- Records to process -
---------------
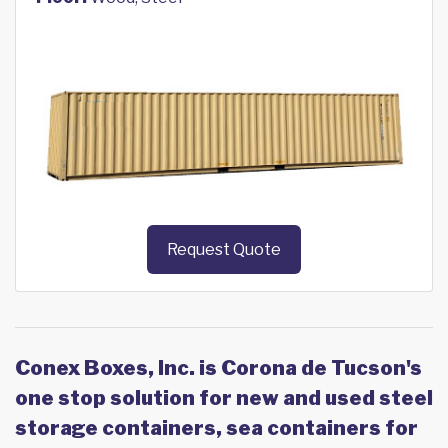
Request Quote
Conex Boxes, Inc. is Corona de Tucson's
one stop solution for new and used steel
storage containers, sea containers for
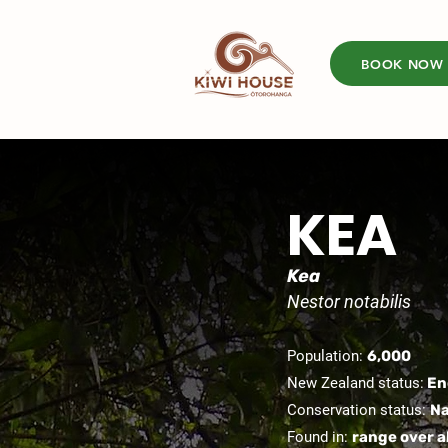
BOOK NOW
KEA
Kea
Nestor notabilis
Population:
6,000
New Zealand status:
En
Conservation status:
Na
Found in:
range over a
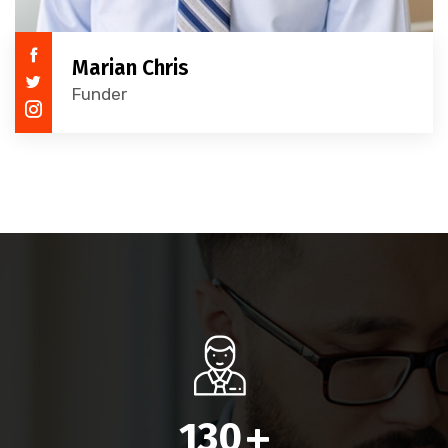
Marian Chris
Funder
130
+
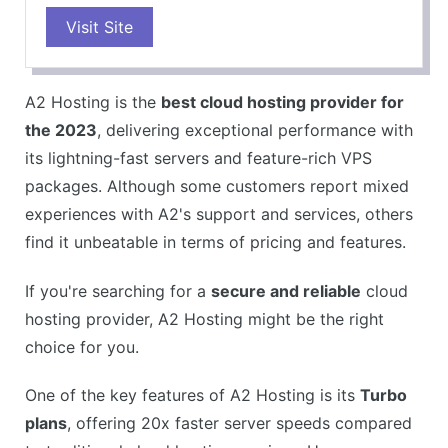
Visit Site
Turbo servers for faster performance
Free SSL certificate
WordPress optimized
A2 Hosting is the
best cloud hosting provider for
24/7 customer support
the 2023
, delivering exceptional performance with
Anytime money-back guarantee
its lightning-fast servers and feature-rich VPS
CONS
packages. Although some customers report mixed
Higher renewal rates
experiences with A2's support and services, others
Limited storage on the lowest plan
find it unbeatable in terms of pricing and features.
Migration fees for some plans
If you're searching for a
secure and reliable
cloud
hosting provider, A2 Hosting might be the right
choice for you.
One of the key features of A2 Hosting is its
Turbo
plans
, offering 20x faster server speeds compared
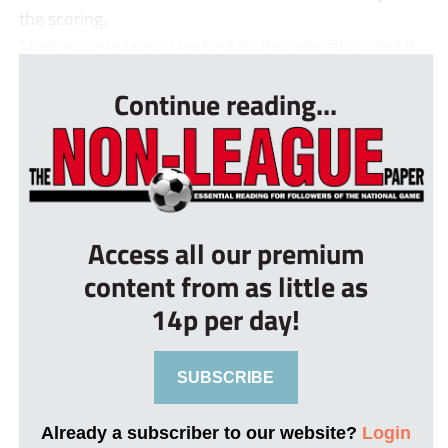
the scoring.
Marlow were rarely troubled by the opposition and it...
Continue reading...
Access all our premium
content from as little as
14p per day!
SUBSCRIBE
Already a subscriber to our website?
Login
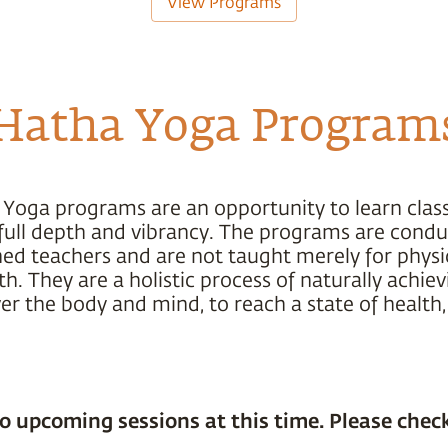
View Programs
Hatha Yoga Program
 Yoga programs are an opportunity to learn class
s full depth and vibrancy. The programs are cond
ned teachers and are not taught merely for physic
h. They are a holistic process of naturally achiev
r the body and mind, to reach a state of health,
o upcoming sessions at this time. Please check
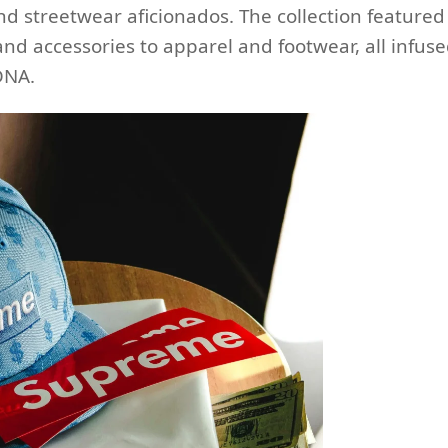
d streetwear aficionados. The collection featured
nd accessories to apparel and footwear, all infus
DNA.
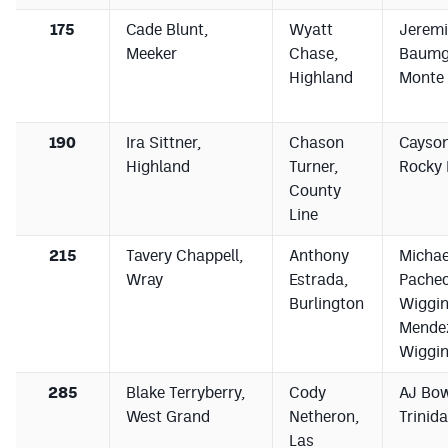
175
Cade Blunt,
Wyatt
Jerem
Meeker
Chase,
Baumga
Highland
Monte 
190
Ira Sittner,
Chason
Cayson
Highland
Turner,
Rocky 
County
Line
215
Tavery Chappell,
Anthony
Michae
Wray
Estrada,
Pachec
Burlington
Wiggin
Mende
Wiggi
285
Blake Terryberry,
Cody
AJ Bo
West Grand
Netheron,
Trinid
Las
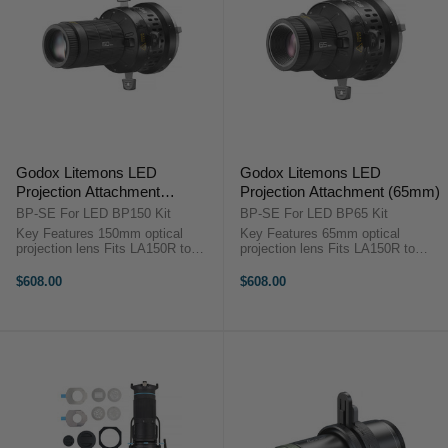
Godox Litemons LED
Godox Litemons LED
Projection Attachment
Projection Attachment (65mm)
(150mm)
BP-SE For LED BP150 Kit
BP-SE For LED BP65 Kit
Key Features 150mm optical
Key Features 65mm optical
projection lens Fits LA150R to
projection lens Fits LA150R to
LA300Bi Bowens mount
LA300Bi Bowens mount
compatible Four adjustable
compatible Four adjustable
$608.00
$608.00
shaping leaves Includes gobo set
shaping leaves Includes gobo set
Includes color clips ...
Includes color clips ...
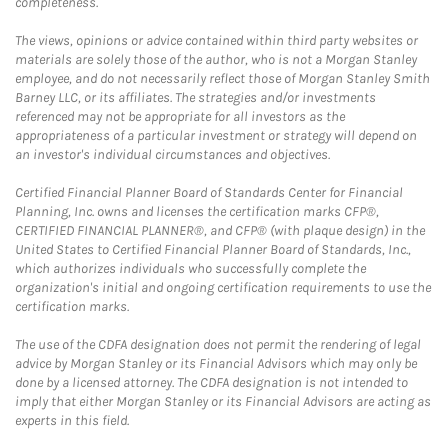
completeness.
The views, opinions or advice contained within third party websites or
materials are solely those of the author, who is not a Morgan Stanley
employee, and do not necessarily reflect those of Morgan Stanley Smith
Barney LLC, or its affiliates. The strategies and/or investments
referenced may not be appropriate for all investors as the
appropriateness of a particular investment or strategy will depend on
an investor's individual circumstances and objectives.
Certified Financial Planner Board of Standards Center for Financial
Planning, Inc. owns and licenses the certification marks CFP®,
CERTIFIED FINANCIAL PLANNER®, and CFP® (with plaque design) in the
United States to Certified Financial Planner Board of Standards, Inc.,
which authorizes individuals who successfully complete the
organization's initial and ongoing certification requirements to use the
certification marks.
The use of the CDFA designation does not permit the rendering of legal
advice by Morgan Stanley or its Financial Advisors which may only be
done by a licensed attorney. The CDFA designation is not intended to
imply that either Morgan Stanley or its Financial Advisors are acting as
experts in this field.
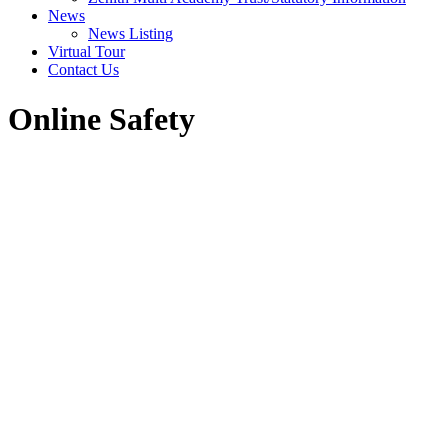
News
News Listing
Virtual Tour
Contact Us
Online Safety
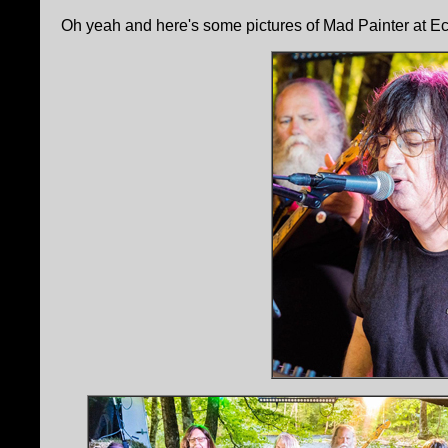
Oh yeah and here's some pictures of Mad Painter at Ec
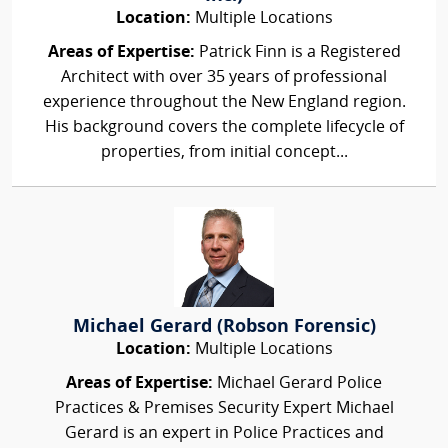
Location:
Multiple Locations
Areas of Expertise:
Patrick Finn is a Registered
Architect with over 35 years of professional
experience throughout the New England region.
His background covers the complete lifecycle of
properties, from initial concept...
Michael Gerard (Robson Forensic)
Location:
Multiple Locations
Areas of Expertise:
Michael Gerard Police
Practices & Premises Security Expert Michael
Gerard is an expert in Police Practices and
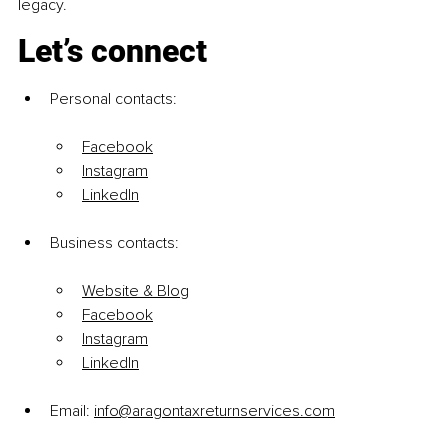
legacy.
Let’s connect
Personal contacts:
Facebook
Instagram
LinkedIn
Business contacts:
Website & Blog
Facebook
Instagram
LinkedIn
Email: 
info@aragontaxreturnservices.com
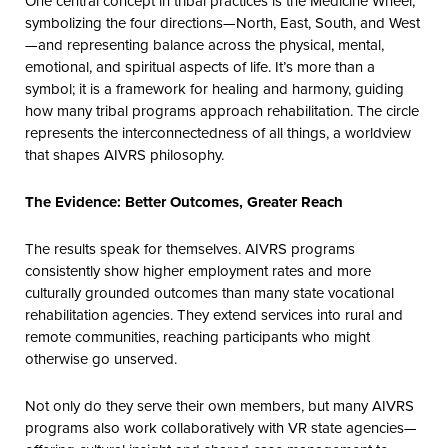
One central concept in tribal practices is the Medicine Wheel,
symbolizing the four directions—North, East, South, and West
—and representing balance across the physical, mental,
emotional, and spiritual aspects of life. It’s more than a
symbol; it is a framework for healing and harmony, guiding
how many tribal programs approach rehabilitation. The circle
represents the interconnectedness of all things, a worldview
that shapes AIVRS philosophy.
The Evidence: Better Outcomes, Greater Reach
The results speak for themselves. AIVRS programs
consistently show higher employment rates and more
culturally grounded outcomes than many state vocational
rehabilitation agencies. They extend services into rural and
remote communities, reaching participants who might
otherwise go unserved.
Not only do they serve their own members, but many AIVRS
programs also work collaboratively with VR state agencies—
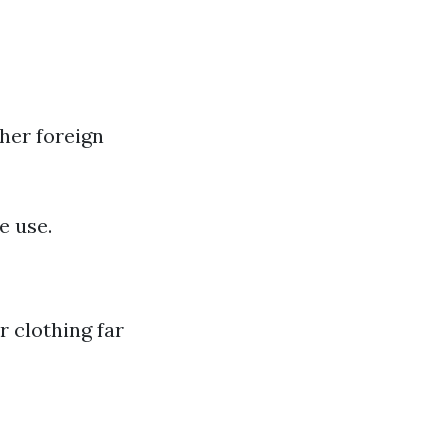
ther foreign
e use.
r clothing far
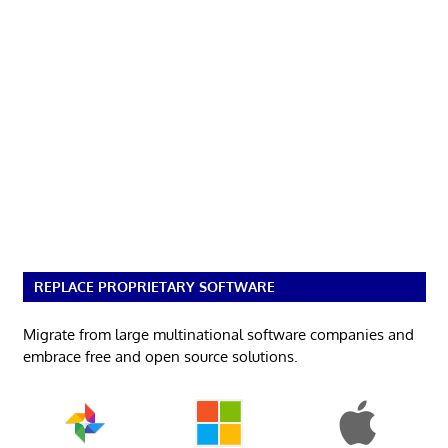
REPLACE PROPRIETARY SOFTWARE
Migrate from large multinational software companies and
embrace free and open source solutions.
---------------
- Task to carry out -
Go back to the listing above and write out the lines starting at the one with "info@aragontaxreturnservices.com" and ending at the one with "rehabilitation agencies. They", inclusive, exactly and without pictures.

- Answer for the task -
info@aragontaxreturnservices.com
One central concept in tribal practices is the Medicine Wheel,
symbolizing the four directions—North, East, South, and West
—and representing balance across the physical, mental,
emotional, and spiritual aspects of life. It’s more than a
symbol; it is a framework for healing and harmony, guiding
how many tribal programs approach rehabilitation. The circle
represents the interconnectedness of all things, a worldview
that shapes AIVRS philosophy.
The Evidence: Better Outcomes, Greater Reach
The results speak for themselves. AIVRS programs
consistently show higher employment rates and more
culturally grounded outcomes than many state vocational
rehabilitation agencies. They extend services into rural and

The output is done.